(Prompt) Please set down the entire listing exactly.
===
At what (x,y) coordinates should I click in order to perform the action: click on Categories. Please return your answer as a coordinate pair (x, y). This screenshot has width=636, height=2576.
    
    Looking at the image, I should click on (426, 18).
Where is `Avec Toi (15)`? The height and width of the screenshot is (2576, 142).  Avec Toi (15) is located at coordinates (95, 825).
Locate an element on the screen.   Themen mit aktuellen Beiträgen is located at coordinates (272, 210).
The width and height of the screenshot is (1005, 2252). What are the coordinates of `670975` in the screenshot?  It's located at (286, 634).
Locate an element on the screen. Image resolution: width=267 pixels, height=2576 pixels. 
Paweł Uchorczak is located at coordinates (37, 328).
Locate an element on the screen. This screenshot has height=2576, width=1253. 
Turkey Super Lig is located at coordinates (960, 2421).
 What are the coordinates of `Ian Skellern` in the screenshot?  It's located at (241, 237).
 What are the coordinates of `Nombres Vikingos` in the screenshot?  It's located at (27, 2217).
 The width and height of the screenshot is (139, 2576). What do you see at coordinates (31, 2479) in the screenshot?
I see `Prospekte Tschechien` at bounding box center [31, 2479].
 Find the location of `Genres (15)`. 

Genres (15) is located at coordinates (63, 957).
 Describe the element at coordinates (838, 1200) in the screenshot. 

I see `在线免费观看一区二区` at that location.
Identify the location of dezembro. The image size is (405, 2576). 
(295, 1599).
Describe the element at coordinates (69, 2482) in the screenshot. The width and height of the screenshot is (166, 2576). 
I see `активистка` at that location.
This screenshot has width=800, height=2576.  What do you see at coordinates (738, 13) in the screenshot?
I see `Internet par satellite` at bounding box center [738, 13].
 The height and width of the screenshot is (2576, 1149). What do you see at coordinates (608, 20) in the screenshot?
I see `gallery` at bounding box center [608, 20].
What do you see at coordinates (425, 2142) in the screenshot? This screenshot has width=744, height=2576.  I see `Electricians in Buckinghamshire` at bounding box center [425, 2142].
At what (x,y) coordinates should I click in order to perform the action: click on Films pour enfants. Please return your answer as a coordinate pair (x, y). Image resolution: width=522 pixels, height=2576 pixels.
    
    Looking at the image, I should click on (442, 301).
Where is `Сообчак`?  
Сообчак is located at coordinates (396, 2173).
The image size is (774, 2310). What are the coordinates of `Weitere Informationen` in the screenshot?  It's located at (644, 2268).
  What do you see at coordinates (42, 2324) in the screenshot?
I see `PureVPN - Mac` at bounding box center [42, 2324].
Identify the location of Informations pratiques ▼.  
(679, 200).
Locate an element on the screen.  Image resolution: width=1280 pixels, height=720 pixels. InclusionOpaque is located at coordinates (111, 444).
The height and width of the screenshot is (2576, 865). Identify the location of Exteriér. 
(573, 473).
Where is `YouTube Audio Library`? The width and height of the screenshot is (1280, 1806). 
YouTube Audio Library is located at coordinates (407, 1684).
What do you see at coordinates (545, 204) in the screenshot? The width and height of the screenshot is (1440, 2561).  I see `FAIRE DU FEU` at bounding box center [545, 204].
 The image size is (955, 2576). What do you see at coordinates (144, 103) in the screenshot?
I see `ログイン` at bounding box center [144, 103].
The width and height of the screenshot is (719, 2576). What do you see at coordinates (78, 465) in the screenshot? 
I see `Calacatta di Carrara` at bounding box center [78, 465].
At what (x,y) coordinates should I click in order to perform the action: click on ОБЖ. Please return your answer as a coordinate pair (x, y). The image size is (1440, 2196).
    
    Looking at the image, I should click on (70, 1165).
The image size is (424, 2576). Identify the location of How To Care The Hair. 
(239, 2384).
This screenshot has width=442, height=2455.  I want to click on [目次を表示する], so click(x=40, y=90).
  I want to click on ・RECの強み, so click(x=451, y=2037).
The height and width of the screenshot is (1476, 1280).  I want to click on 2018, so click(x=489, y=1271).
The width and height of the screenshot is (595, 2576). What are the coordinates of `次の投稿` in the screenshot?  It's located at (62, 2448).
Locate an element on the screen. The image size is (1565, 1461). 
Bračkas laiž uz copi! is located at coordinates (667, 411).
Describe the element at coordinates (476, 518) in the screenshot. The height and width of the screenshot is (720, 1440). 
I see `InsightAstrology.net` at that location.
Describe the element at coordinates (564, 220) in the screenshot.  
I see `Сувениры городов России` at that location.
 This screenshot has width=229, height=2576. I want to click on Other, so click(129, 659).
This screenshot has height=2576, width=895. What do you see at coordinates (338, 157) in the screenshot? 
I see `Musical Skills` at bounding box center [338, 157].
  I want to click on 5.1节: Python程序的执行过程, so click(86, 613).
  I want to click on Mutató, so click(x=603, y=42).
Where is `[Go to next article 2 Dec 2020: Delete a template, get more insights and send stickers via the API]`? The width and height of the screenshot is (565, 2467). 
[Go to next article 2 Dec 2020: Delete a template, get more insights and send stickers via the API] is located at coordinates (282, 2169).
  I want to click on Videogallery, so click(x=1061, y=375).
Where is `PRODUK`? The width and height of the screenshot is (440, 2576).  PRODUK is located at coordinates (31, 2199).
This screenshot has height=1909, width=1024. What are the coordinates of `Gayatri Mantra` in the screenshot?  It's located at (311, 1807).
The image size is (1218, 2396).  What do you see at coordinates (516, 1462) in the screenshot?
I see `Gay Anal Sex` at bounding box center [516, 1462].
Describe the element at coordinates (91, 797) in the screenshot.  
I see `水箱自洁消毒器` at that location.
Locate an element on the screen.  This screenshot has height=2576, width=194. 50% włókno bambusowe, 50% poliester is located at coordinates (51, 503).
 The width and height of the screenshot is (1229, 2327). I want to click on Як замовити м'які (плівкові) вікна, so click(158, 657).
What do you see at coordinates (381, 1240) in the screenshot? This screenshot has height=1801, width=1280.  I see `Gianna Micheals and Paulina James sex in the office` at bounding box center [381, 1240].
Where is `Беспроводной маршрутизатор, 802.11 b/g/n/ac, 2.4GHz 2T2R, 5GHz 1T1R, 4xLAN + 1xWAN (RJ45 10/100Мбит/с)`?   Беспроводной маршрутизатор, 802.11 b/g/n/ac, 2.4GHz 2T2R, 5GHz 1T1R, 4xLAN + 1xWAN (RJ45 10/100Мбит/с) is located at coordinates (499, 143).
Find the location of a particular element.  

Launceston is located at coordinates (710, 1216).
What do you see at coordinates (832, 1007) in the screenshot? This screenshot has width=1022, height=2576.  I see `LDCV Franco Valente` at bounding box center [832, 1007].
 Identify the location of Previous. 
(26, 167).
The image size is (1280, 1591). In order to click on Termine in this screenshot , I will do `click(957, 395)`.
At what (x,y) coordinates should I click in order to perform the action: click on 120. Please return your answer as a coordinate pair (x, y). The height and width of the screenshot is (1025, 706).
===
(Expected answer)
At what (x,y) coordinates should I click in order to perform the action: click on Categories. Please return your answer as a coordinate pair (x, y). This screenshot has width=636, height=2576.
    
    Looking at the image, I should click on (426, 18).
Where is `Avec Toi (15)`? The height and width of the screenshot is (2576, 142).  Avec Toi (15) is located at coordinates (95, 825).
Locate an element on the screen.   Themen mit aktuellen Beiträgen is located at coordinates (272, 210).
The width and height of the screenshot is (1005, 2252). What are the coordinates of `670975` in the screenshot?  It's located at (286, 634).
Locate an element on the screen. Image resolution: width=267 pixels, height=2576 pixels. 
Paweł Uchorczak is located at coordinates (37, 328).
Locate an element on the screen. This screenshot has height=2576, width=1253. 
Turkey Super Lig is located at coordinates (960, 2421).
 What are the coordinates of `Ian Skellern` in the screenshot?  It's located at (241, 237).
 What are the coordinates of `Nombres Vikingos` in the screenshot?  It's located at (27, 2217).
 The width and height of the screenshot is (139, 2576). What do you see at coordinates (31, 2479) in the screenshot?
I see `Prospekte Tschechien` at bounding box center [31, 2479].
 Find the location of `Genres (15)`. 

Genres (15) is located at coordinates (63, 957).
 Describe the element at coordinates (838, 1200) in the screenshot. 

I see `在线免费观看一区二区` at that location.
Identify the location of dezembro. The image size is (405, 2576). 
(295, 1599).
Describe the element at coordinates (69, 2482) in the screenshot. The width and height of the screenshot is (166, 2576). 
I see `активистка` at that location.
This screenshot has width=800, height=2576.  What do you see at coordinates (738, 13) in the screenshot?
I see `Internet par satellite` at bounding box center [738, 13].
 The height and width of the screenshot is (2576, 1149). What do you see at coordinates (608, 20) in the screenshot?
I see `gallery` at bounding box center [608, 20].
What do you see at coordinates (425, 2142) in the screenshot? This screenshot has width=744, height=2576.  I see `Electricians in Buckinghamshire` at bounding box center [425, 2142].
At what (x,y) coordinates should I click in order to perform the action: click on Films pour enfants. Please return your answer as a coordinate pair (x, y). Image resolution: width=522 pixels, height=2576 pixels.
    
    Looking at the image, I should click on (442, 301).
Where is `Сообчак`?  
Сообчак is located at coordinates (396, 2173).
The image size is (774, 2310). What are the coordinates of `Weitere Informationen` in the screenshot?  It's located at (644, 2268).
  What do you see at coordinates (42, 2324) in the screenshot?
I see `PureVPN - Mac` at bounding box center [42, 2324].
Identify the location of Informations pratiques ▼.  
(679, 200).
Locate an element on the screen.  Image resolution: width=1280 pixels, height=720 pixels. InclusionOpaque is located at coordinates (111, 444).
The height and width of the screenshot is (2576, 865). Identify the location of Exteriér. 
(573, 473).
Where is `YouTube Audio Library`? The width and height of the screenshot is (1280, 1806). 
YouTube Audio Library is located at coordinates (407, 1684).
What do you see at coordinates (545, 204) in the screenshot? The width and height of the screenshot is (1440, 2561).  I see `FAIRE DU FEU` at bounding box center [545, 204].
 The image size is (955, 2576). What do you see at coordinates (144, 103) in the screenshot?
I see `ログイン` at bounding box center [144, 103].
The width and height of the screenshot is (719, 2576). What do you see at coordinates (78, 465) in the screenshot? 
I see `Calacatta di Carrara` at bounding box center [78, 465].
At what (x,y) coordinates should I click in order to perform the action: click on ОБЖ. Please return your answer as a coordinate pair (x, y). The image size is (1440, 2196).
    
    Looking at the image, I should click on (70, 1165).
The image size is (424, 2576). Identify the location of How To Care The Hair. 
(239, 2384).
This screenshot has width=442, height=2455.  I want to click on [目次を表示する], so click(x=40, y=90).
  I want to click on ・RECの強み, so click(x=451, y=2037).
The height and width of the screenshot is (1476, 1280).  I want to click on 2018, so click(x=489, y=1271).
The width and height of the screenshot is (595, 2576). What are the coordinates of `次の投稿` in the screenshot?  It's located at (62, 2448).
Locate an element on the screen. The image size is (1565, 1461). 
Bračkas laiž uz copi! is located at coordinates (667, 411).
Describe the element at coordinates (476, 518) in the screenshot. The height and width of the screenshot is (720, 1440). 
I see `InsightAstrology.net` at that location.
Describe the element at coordinates (564, 220) in the screenshot.  
I see `Сувениры городов России` at that location.
 This screenshot has width=229, height=2576. I want to click on Other, so click(129, 659).
This screenshot has height=2576, width=895. What do you see at coordinates (338, 157) in the screenshot? 
I see `Musical Skills` at bounding box center [338, 157].
  I want to click on 5.1节: Python程序的执行过程, so click(86, 613).
  I want to click on Mutató, so click(x=603, y=42).
Where is `[Go to next article 2 Dec 2020: Delete a template, get more insights and send stickers via the API]`? The width and height of the screenshot is (565, 2467). 
[Go to next article 2 Dec 2020: Delete a template, get more insights and send stickers via the API] is located at coordinates (282, 2169).
  I want to click on Videogallery, so click(x=1061, y=375).
Where is `PRODUK`? The width and height of the screenshot is (440, 2576).  PRODUK is located at coordinates (31, 2199).
This screenshot has height=1909, width=1024. What are the coordinates of `Gayatri Mantra` in the screenshot?  It's located at (311, 1807).
The image size is (1218, 2396).  What do you see at coordinates (516, 1462) in the screenshot?
I see `Gay Anal Sex` at bounding box center [516, 1462].
Describe the element at coordinates (91, 797) in the screenshot.  
I see `水箱自洁消毒器` at that location.
Locate an element on the screen.  This screenshot has height=2576, width=194. 50% włókno bambusowe, 50% poliester is located at coordinates (51, 503).
 The width and height of the screenshot is (1229, 2327). I want to click on Як замовити м'які (плівкові) вікна, so click(158, 657).
What do you see at coordinates (381, 1240) in the screenshot? This screenshot has height=1801, width=1280.  I see `Gianna Micheals and Paulina James sex in the office` at bounding box center [381, 1240].
Where is `Беспроводной маршрутизатор, 802.11 b/g/n/ac, 2.4GHz 2T2R, 5GHz 1T1R, 4xLAN + 1xWAN (RJ45 10/100Мбит/с)`?   Беспроводной маршрутизатор, 802.11 b/g/n/ac, 2.4GHz 2T2R, 5GHz 1T1R, 4xLAN + 1xWAN (RJ45 10/100Мбит/с) is located at coordinates (499, 143).
Find the location of a particular element.  

Launceston is located at coordinates (710, 1216).
What do you see at coordinates (832, 1007) in the screenshot? This screenshot has width=1022, height=2576.  I see `LDCV Franco Valente` at bounding box center [832, 1007].
 Identify the location of Previous. 
(26, 167).
The image size is (1280, 1591). In order to click on Termine in this screenshot , I will do `click(957, 395)`.
At what (x,y) coordinates should I click in order to perform the action: click on 120. Please return your answer as a coordinate pair (x, y). The height and width of the screenshot is (1025, 706).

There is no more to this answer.